And according to Curinos, about half of all new deposits that have flowed into banks since the beginning of 2023 have been CDs.
“With CDs on investors’ radar for the first time in more than 15 years, or in some cases ever, savers are more likely to encounter them at renewal,” McBride said.
“It’s nothing new, but something many more savers are now facing,” he added.
Such practices are not exclusive to CDs. This year Capital One was sued in a class action lawsuit alleging that it quietly froze interest rates on customers’ high-yield savings accounts.
John Furlong, 62, invested $50,000 in a CD at US Bank last year.
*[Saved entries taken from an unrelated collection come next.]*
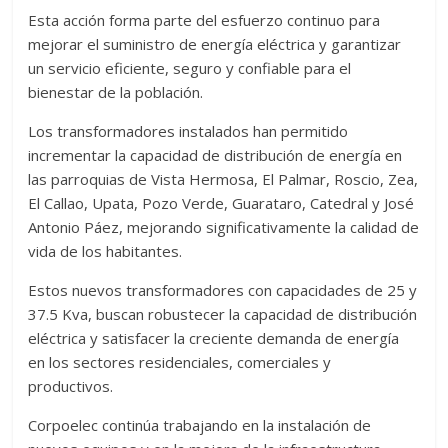
Esta acción forma parte del esfuerzo continuo para
mejorar el suministro de energía eléctrica y garantizar
un servicio eficiente, seguro y confiable para el
bienestar de la población.
Los transformadores instalados han permitido
incrementar la capacidad de distribución de energía en
las parroquias de Vista Hermosa, El Palmar, Roscio, Zea,
El Callao, Upata, Pozo Verde, Guarataro, Catedral y José
Antonio Páez, mejorando significativamente la calidad de
vida de los habitantes.
Estos nuevos transformadores con capacidades de 25 y
37.5 Kva, buscan robustecer la capacidad de distribución
eléctrica y satisfacer la creciente demanda de energía
en los sectores residenciales, comerciales y
productivos.
Corpoelec continúa trabajando en la instalación de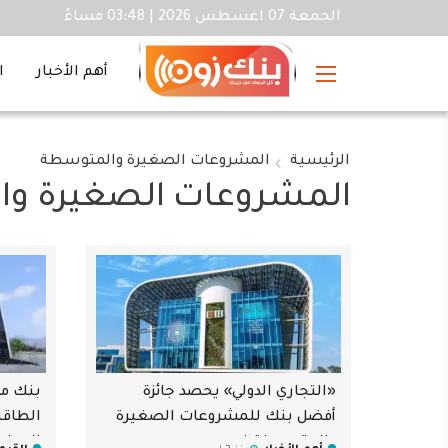
الجمعة 07 اغسطس 2026 | 03:48 مساءً
أهم الأخبار
ا
الرئيسية
المشروعات الصغيرة والمتوسطة
المشروعات الصغيرة و
«التجاري الدولي» يحصد جائزة
بنك مص
أفضل بنك للمشروعات الصغيرة
الطاق
والمتوسطة في مصر
الصغي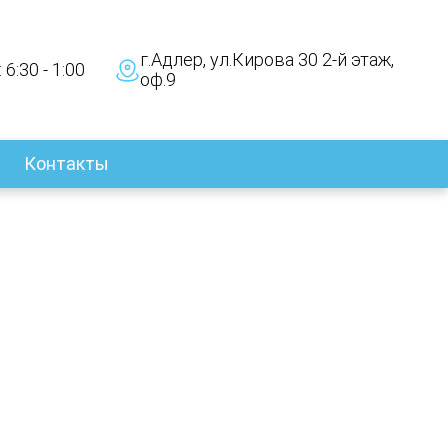
г.Адлер, ул.Кирова 30 2-й этаж,
 6:30 - 1:00
оф.9
Контакты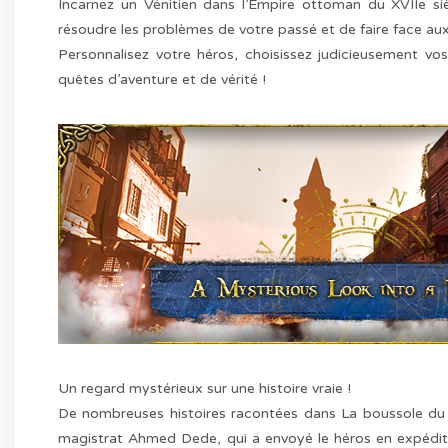
Incarnez un Vénitien dans l’Empire ottoman du XVIIe si
résoudre les problèmes de votre passé et de faire face aux 
Personnalisez votre héros, choisissez judicieusement vo
quêtes d’aventure et de vérité !
Un regard mystérieux sur une histoire vraie !
De nombreuses histoires racontées dans La boussole du 
magistrat Ahmed Dede, qui a envoyé le héros en expédition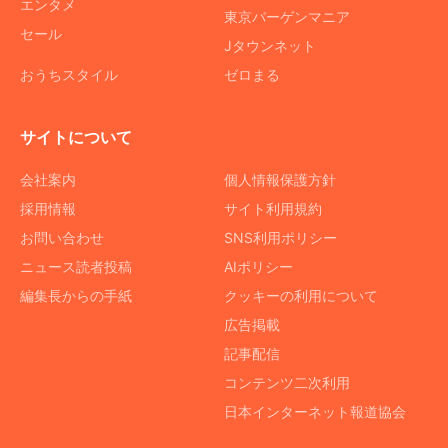
エンタメ
東京バーゲンマニア
セール
Jタウンネット
おうちスタイル
ゼロまる
サイトについて
会社案内
個人情報保護方針
採用情報
サイト利用規約
お問い合わせ
SNS利用ポリシー
ニュース読者投稿
AIポリシー
編集長からの手紙
クッキーの利用について
広告掲載
記事配信
コンテンツ二次利用
日本インターネット報道協会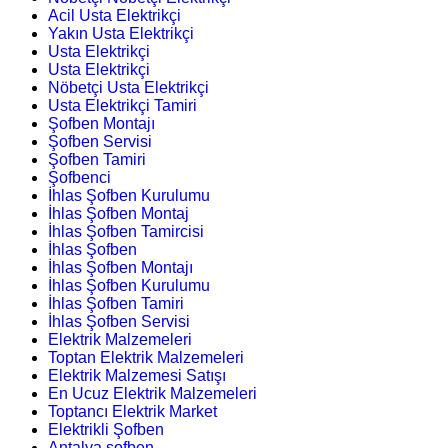
Acil Usta Elektrikçi
Yakın Usta Elektrikçi
Usta Elektrikçi
Usta Elektrikçi
Nöbetçi Usta Elektrikçi
Usta Elektrikçi Tamiri
Şofben Montajı
Şofben Servisi
Şofben Tamiri
Şofbenci
İhlas Şofben Kurulumu
İhlas Şofben Montaj
İhlas Şofben Tamircisi
İhlas Şofben
İhlas Şofben Montajı
İhlas Şofben Kurulumu
İhlas Şofben Tamiri
İhlas Şofben Servisi
Elektrik Malzemeleri
Toptan Elektrik Malzemeleri
Elektrik Malzemesi Satışı
En Ucuz Elektrik Malzemeleri
Toptancı Elektrik Market
Elektrikli Şofben
Antalya şofben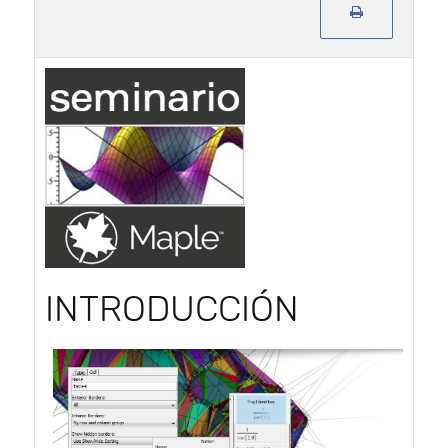
INTRODUCCIÓN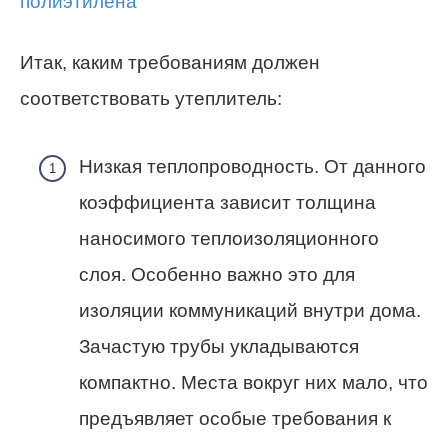
Итак, каким требованиям должен
соответствовать утеплитель:
Низкая теплопроводность. От данного
коэффициента зависит толщина
наносимого теплоизоляционного
слоя. Особенно важно это для
изоляции коммуникаций внутри дома.
Зачастую трубы укладываются
компактно. Места вокруг них мало, что
предъявляет особые требования к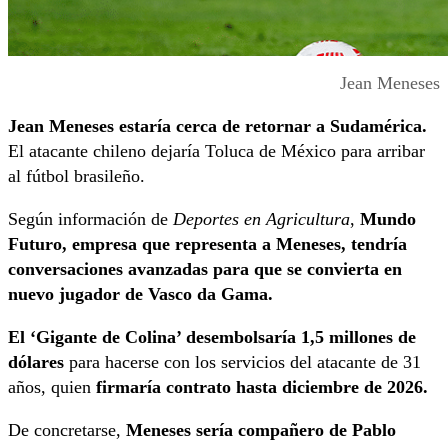
Jean Meneses
Jean Meneses estaría cerca de retornar a Sudamérica.
El atacante chileno dejaría Toluca de México para arribar
al fútbol brasileño.
Según información de
Deportes en Agricultura
,
Mundo
Futuro, empresa que representa a Meneses, tendría
conversaciones avanzadas para que se convierta en
nuevo jugador de Vasco da Gama.
El ‘Gigante de Colina’ desembolsaría 1,5 millones de
dólares
para hacerse con los servicios del atacante de 31
años, quien
firmaría contrato hasta diciembre de 2026.
De concretarse,
Meneses sería compañero de Pablo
The original rate was 3.85 percent, but his money was converted into a new CD that yielded only 0.05 percent.
Savings account holders sued the bank after learning they were earning only 0.3 percent interest instead of more than 4 percent.
Interest rates on savings accounts generally rise or fall in line with the Federal Reserve’s benchmark interest rates.
When the Fed began raising rates from about 0.25 percent in March 2022 to more than 5 percent in April 2023, holders of high-interest or high-yield savings accounts at most other banks enjoyed significantly higher interest on their deposits.
But customers with Capital One’s “360 Savings” accounts claim that instead of raising interest on those accounts, the bank froze the interest rate at a record low of 0.3 percent and opted not to notify account holders.